What do you really want for him? A fanfare, medal, ceremony and applause? A 'peck on the cheek' (seriously, what's wrong with people?)??
He did what he set out to do, he completed the quest, he got Artax back, he's happy - what the heck do you want? You are talking as if HE was important, but it was never him, it was the QUEST that was important, and he completed it.
Give him credit for being selfless and pure, truly a humble soul, that's a PROPER hero's ending, not to demand, lust, crave or revel in superficial accoladest and gilded treasures, but to just do what you need to do, make things right and then remove yourself from the equation to go live your own happy life somewhere. He even waved to Bastian and the Luck Dragon after that.
To me, that's the BEST ending for him - instad of egomaniacal gold-lust in his eyes, screaming in front of a cheering crowd of mongo1oids, he just does his duty like a Zen-monk and withdraws back to his happy life when things are back to normal. No need for superficial glitter, he knows what's important.
What could be more admirable, respectable and heroic than what he does in the end? That's a true hero anyone can LOOK UP to, and I'd take THAT kind of role model over some 'look at me and give me a trophy'-glitterbimbo any day.
The BEST ending possible - showing his true nobility and humility, showing how to be a respectable character that anyone can look up to.
Would you really trade THAT for a lousy gilded medal?
"I assumed that only the kids could see it since they're the ones with imagination."
What about adults that still have imagination? How about teens?
Also, so adults would NOT see the dragon - but they'd see a kid flying in the air in a sitting position and maneuvering about very fast? Sure, that's not weird at all, just flying kid on a not-dragon.
Might be actually less traumatizing to see the dragon at that point, if the alternative is just seeing a flying kid.
Obviously that bully-chasing thing never happened in the actual, real world (think of the implications of people seeing that stuff, and how much Bastian could CHANGE the real world with his wishes).

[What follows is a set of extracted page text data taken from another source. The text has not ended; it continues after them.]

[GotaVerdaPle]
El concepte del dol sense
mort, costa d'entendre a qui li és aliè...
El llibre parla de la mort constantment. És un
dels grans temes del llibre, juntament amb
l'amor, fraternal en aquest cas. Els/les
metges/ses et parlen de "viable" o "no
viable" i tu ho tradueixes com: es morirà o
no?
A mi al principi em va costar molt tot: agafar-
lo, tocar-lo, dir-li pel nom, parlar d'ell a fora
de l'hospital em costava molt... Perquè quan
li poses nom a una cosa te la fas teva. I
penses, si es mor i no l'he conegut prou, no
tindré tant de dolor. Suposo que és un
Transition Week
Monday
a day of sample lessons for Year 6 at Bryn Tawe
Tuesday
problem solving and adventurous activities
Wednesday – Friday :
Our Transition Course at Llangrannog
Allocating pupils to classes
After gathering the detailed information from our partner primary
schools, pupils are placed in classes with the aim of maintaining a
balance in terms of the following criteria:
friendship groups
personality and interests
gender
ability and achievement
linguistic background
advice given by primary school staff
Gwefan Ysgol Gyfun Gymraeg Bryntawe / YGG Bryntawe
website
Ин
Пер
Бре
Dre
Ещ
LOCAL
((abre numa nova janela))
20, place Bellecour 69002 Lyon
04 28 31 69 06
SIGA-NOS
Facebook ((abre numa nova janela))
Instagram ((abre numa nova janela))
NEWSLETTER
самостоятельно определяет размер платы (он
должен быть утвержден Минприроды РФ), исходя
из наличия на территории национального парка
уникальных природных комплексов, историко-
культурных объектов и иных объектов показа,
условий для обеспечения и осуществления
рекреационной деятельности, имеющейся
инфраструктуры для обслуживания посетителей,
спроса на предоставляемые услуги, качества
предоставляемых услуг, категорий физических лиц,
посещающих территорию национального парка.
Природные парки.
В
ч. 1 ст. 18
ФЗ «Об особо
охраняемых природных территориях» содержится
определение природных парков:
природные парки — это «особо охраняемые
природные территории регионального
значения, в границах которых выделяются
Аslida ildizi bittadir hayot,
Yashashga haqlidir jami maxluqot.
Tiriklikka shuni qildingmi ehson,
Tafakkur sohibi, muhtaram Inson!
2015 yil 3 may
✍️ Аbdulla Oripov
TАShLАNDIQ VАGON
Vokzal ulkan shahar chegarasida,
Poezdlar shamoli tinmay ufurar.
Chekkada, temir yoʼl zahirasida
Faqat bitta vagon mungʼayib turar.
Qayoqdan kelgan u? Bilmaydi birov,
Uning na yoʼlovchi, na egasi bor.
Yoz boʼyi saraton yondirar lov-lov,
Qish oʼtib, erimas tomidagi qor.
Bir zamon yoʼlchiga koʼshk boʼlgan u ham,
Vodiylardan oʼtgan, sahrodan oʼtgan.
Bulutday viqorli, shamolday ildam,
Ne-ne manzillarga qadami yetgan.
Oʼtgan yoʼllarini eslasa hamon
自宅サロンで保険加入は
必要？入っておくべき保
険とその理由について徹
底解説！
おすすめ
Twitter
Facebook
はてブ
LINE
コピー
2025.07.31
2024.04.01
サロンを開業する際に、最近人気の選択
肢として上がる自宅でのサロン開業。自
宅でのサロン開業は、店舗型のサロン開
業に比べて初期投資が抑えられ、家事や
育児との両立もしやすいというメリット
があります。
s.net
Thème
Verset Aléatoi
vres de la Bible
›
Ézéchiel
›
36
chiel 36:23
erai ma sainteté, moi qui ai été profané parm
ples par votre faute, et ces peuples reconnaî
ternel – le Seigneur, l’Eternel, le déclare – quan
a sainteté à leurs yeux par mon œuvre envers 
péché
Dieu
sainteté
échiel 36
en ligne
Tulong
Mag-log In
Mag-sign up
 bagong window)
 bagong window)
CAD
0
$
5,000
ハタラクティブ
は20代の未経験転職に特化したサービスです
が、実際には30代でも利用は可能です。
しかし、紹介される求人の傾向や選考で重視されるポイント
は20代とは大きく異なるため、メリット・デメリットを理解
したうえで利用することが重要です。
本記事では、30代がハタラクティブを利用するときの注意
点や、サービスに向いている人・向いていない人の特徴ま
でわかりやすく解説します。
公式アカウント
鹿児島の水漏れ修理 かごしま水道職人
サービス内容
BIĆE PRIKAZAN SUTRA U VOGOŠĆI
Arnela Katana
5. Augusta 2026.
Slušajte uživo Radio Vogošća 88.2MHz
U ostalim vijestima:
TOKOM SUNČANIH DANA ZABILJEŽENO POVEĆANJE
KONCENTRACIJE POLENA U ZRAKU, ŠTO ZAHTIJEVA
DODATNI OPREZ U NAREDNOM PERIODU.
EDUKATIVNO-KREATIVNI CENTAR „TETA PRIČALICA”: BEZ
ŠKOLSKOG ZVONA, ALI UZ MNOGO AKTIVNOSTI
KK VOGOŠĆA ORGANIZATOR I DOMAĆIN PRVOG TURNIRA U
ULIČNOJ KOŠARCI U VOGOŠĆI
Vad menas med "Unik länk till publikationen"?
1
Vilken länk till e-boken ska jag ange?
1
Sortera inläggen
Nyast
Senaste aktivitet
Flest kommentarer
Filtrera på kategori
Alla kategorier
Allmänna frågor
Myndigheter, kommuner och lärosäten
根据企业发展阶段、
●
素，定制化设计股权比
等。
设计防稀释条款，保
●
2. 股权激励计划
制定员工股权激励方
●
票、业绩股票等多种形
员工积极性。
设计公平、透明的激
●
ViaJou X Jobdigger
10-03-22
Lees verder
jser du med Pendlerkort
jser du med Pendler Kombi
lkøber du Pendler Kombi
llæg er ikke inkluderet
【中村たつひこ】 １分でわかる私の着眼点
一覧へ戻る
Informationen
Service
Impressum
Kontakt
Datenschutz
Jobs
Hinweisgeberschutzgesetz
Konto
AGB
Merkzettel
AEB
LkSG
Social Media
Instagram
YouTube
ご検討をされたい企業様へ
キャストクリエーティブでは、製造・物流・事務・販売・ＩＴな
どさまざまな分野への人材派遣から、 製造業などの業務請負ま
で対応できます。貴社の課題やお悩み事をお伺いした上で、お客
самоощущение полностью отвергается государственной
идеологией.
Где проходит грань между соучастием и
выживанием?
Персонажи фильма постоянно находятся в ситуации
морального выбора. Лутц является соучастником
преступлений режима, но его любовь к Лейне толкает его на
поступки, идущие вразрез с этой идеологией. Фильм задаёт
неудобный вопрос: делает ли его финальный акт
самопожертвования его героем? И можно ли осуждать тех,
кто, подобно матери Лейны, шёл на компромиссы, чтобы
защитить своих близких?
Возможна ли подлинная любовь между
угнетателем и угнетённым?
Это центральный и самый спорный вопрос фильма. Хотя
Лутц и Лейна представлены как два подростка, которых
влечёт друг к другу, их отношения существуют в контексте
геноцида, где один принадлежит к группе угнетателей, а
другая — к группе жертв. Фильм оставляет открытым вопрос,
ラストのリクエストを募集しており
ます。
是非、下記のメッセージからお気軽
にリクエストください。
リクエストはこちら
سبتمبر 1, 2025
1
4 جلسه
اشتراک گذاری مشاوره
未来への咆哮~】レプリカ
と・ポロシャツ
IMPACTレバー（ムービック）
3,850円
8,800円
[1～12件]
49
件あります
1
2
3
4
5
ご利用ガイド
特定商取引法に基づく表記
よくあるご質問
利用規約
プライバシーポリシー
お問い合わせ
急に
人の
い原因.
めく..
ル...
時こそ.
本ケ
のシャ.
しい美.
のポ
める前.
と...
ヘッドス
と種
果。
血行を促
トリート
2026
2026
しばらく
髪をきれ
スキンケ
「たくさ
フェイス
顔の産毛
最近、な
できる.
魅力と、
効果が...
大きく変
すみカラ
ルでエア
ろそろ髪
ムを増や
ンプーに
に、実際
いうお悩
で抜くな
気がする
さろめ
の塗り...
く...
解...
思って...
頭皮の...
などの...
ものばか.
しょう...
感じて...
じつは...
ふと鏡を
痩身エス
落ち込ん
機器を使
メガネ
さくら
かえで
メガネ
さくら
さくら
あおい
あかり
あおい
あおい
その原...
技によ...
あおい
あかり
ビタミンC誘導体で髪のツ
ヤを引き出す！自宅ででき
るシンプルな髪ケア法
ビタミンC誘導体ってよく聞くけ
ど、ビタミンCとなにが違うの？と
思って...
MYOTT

You can think of Fantasia as Bastian's private Holodeck - he can make 'anything come true', but only in the world of imagination, which is what Fantasia is. He made the bully-revenge happen just the same way as he made Artax come back alive - how the heck could he fly a Luck Dragon in any real world city, where he'd need to follow the laws of physics, the Luck Dragon would need some actual form or propulsion and Bastian would get hypothermia from the freezing wind and so on?
It was just WISH-FULFILLMENT, because that's all that exists in Fantasia. It's not possible to bring things from your imagination to real world just by wishing, the whole point of the movie is that Bastian escaped his chores, responsibilities and the dull, limited, strict, unforgiving real world for the Fantasia world of imagination, where anything is possible.
You can create a jungle in the Holodeck, but you can't just wish for a planet to be created next to the spaceship in the real world and it will happen.
Bastian moved to live in the Holodeck, so that's where everything happens - just because it looked like 'the real world' doesn't mean it actually was.
To me, it always sounded more like 'Montoya' or something like that.
First you complain about the wolf, then you say the 'nothing' should've had a personified baddie. Hello? Contradicting much?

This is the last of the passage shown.